Positioning the risk professional in the corporate hierarchy.
David C. Shimko is president of Risk Capital Management Partners LLC, and a senior lecturer at Harvard Business School.
If necessity is indeed the mother of invention, in the instance of the growing popularity of chief risk officers (CROs), good business sense is the father. This is perhaps the most critical moment of the post-Industrial Revolution era for all manner of corporations to have the input of a risk professional at their service. But how do you position them in the hierarchy for maximum effectiveness?
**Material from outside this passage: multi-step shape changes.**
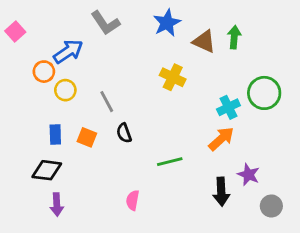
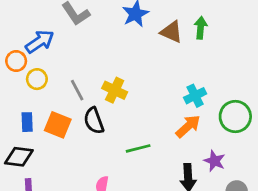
yellow cross: (173, 77) -> (115, 90), moved
green circle: (264, 93) -> (235, 117), moved
black semicircle: (124, 133) -> (94, 121), size x1.4
orange square: (87, 137) -> (58, 125), size x1.4

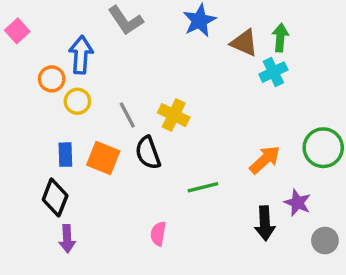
blue arrow: (40, 42) -> (81, 55), turned -52
cyan cross: (195, 96) -> (273, 72), moved
black diamond: (19, 157) -> (55, 198), turned -76

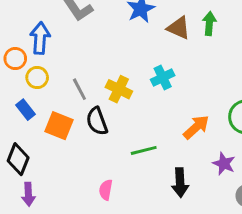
cyan cross: (273, 72) -> (163, 77), moved
blue rectangle: (65, 155) -> (25, 110), moved, turned -36
black arrow: (265, 223) -> (180, 183), moved

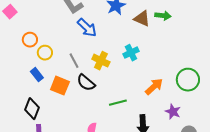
green arrow: (209, 24) -> (163, 16), turned 91
blue arrow: (40, 38) -> (87, 28), moved, turned 130
black semicircle: (97, 121) -> (86, 83), turned -30

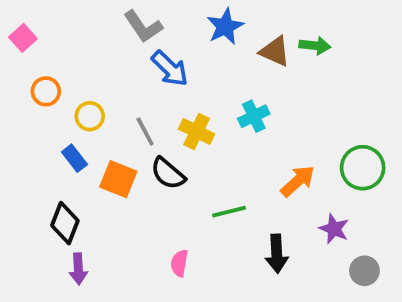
orange circle: (30, 40) -> (46, 91), moved

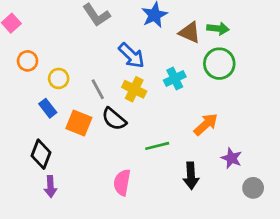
blue arrow: (170, 68) -> (132, 56), moved
green circle: (363, 168) -> (219, 64), moved
pink semicircle: (179, 263) -> (122, 182), size x1.4

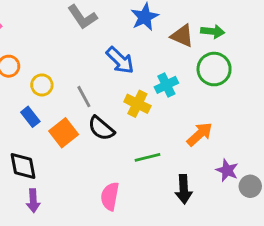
yellow cross: (134, 89) -> (137, 104), moved
orange square: (79, 123) -> (64, 133), turned 30
black diamond: (41, 154) -> (23, 166), turned -32
gray circle: (253, 188) -> (250, 186), moved

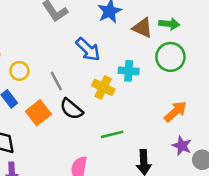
cyan cross: (166, 85) -> (129, 71), turned 30
orange arrow: (200, 134) -> (176, 112), moved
These increasingly significant senior executives are relative newcomers to corporate America, and it wasn't long ago that corporations had no risk officers at all, let alone CROs. But with the highly publicized detailing of problems at Long-Term Capital, Enron, Global Crossing, Tyco, and others, the need for formal risk management and control functions is manifest and compelling. And while many firms have taken the step to appoint a CRO, the risk management function is still not well defined in all cases. Some see the CRO's role as the steward of the firm's risk portfolio; others view the CRO as the risk controller. In most cases, the CRO role is both, making this executive something of a hybrid—balanced between risk manager and risk controller.
It is in these cases that conflicts occur. But there are solutions to resolve this dilemma, an important undertaking since, when properly structured, the function immediately becomes a powerful vehicle to facilitate informative risk disclosures to corporate stakeholders.